Home CanadaSmoking Cat is a quirky new anime that’s part heartbreaking drama and part jokes.

Smoking Cat is a quirky new anime that’s part heartbreaking drama and part jokes.

by OmarAli
Smoking Cat is a quirky new anime that's part heartbreaking drama and part jokes.

Let’s not beat around the bush: for better or for worse, episode one Smoker cat this is downright disgusting. While viewers may watch this series expecting another light-hearted hobby anime about the joys of nicotine – I smoke with you behind the supermarket it’s great, but it might as well have been financed by Big Tobacco – this premiere represents Catgirl’s precipitous descent into depravity. It’s gross, weird, and seems to know what it’s doing with heavy themes about addiction until the overly broad farce flies in like a car crash. The result is a little confusing, but interesting.

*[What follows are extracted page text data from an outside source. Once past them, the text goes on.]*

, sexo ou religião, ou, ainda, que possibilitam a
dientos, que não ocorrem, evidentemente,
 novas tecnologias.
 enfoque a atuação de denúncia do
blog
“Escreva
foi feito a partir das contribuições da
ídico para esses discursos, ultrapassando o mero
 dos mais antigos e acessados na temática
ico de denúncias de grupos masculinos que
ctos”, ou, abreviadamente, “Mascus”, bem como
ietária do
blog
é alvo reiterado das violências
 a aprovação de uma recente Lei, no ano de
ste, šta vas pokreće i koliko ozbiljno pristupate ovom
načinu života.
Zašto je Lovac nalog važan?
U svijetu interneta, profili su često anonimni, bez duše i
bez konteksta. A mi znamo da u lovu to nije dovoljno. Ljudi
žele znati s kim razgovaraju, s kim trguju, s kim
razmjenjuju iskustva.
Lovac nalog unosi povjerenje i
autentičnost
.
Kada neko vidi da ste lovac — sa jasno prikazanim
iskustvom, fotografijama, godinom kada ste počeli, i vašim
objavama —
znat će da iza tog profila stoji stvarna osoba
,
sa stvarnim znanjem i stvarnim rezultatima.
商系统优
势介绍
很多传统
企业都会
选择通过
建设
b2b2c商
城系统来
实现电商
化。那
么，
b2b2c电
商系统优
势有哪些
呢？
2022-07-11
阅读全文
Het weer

The story begins with our famous smoking cat Yaniko (Yuko Natsuyoshi) taking a long drag on her balcony. She exhales a billowing cloud as the camera’s match shows the dandelion breaking apart, its seeds scattered by the wind and then falling like fresh snow. And then a lot of unpleasant things happen.

From these opening moments, it’s clear that this is a very well-executed episode of television. Bibury Animation Studios Team (Witch watch; 100 girlfriends who really, really, really, really, really love you) carefully conveys the smallest details of movement, enacting Yaniko’s repeated existence as she flicks the smoldering ash from another cigarette and brings it to her lips with a sluggish but practiced movement.

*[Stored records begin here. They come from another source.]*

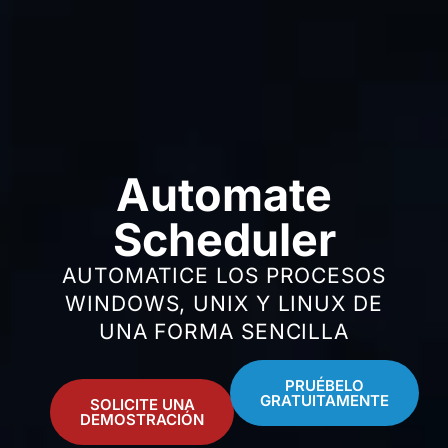
Automate
Scheduler
AUTOMATICE LOS PROCESOS
WINDOWS, UNIX Y LINUX DE
UNA FORMA SENCILLA
PRUÉBELO
GRATUITAMENTE
SOLICITE UNA
DEMOSTRACIÓN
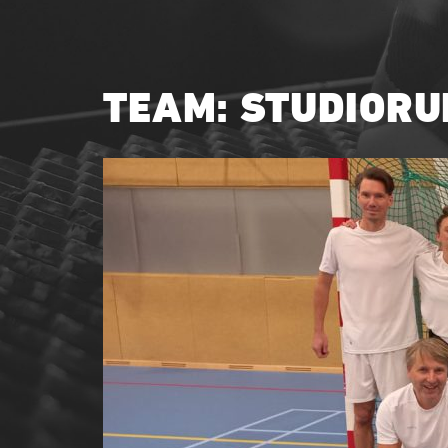
TEAM: STUDIOR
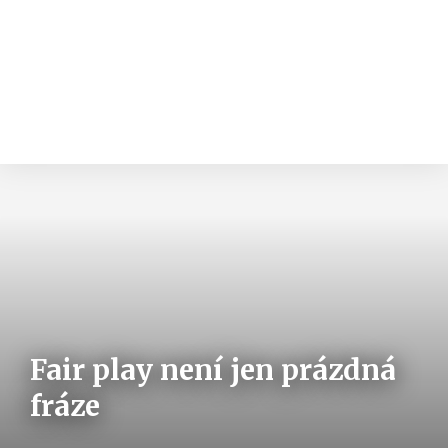
Fair play není jen prázdná
fráze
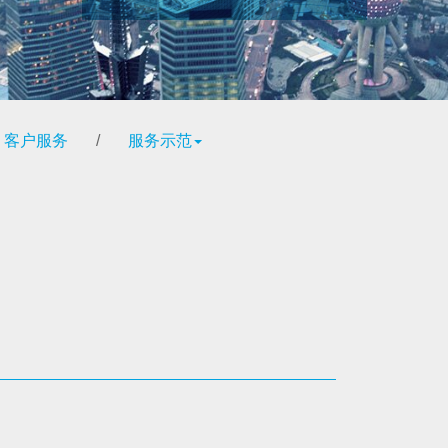
客户服务
/
服务示范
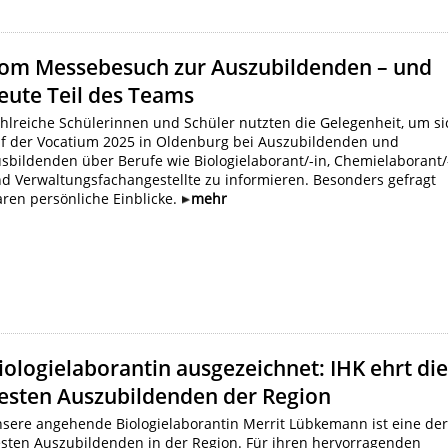
om Messebesuch zur Auszubildenden – und
eute Teil des Teams
hlreiche Schülerinnen und Schüler nutzten die Gelegenheit, um si
f der Vocatium 2025 in Oldenburg bei Auszubildenden und
sbildenden über Berufe wie Biologielaborant/-in, Chemielaborant/
d Verwaltungsfachangestellte zu informieren. Besonders gefragt
ren persönliche Einblicke.
mehr
iologielaborantin ausgezeichnet: IHK ehrt di
esten Auszubildenden der Region
sere angehende Biologielaborantin Merrit Lübkemann ist eine de
sten Auszubildenden in der Region. Für ihren hervorragenden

These features are carefully implemented, reminiscent of Kyoto Animation’s love of using the mundane to enhance the bedlam that follows, as they did with Nichiju or City: Animation. While on the one hand it’s a little ridiculous that so much artistic effort was wasted on this show’s crude nonsense – sort of like if Caravaggio spent time perfecting the chiaroscuro of a steaming turd – director Taku Kimura’s decision to hone in on the awkward details is kind of the point.

The thing about Yaniko is that she is the kind of mess that is rarely seen in anime (or fiction in general), mainly because this kind of dysfunction is difficult to observe. Her apartment is a disaster zone, covered in cigarette ash and full of leaking trash bags, a clear indication that she doesn’t care about her living space or herself. But more than that, we see that her addiction to smoking has made her fundamentally incapable of living an ordinary life.

Due to a lack of money, she takes a temporary job for the “antros” – by the way, there is a truly wild implication that this environment is built on discrimination against catgirls and wage slavery – but finds herself unable to endure an eight-hour shift due to pain caused by nicotine withdrawal. Although there’s a bit of Looney Tunes humor when she skips work to exhale a cartoon cloud of smoke at a nearby convenience store, she soon finds herself in real poverty, spending her few remaining yen on tobacco instead of food or water. “Why is my willpower so crap?” she screams, tears streaming down her sideburns.

Screenshot 07/07/2026 173938
Image: Netflix

The tone ranges from crass to downright harrowing, and the most humane scene of the entire premiere occurs when Yaniko tries to do something as simple as clean her room before becoming so overcome by obsessive thoughts and stress that she vomits on the floor. Later, she has a disturbing dream, both funny and very sad, in which she feels guilty for disappointing her sister (who is actually living together). She really needs a helping hand.

However, what makes the series so confusing is that while Takashi Aoshima’s script (adapted from the NyanNyanFactory manga) taps into the sense of desperation that humanizes (ahem, cat lady?) Yaniko, this premiere is also a literal crap post. Toilet humor and lowest-common-denominator otaku fan service abound: literally the first minute of an episode involves judiciously animated side boob, masturbation, and diarrhea, all in quick succession. Hence there are many, many more jokes about poop that just stinks.

The problem is that most of these attempts at shock humor don’t work as well as its quieter moments of absurdity (like Yaniko making little “nyasas” of despair while working in a factory), which is unfortunate because this debut is all about big twists rather than understated jokes.

To be clear, this is not Smoker cat It would be better if he was relentlessly surly, hitting you over the head with his anti-drug PSA messages, like Darren Aronofsky. The problem is that the show just becomes too much nonsense, you’re passing by Trainspotting (which he refers to in the opening title sequence, which pays more homage to the film than Man with a chainsaw) into the territory of stupid Internet humor. There is a place for stories with heavy themes that are also crude and frivolous, but this episode is too intense on its own.

Let’s hope the series finds a better tonal balance going forward, leaning into implied hanging out with other down-on-his-luck catgirls as these train wrecks put their lives on the rails a little more. Or maybe it will just be another joke. Given the zigzag priorities of this premiere, anything is possible.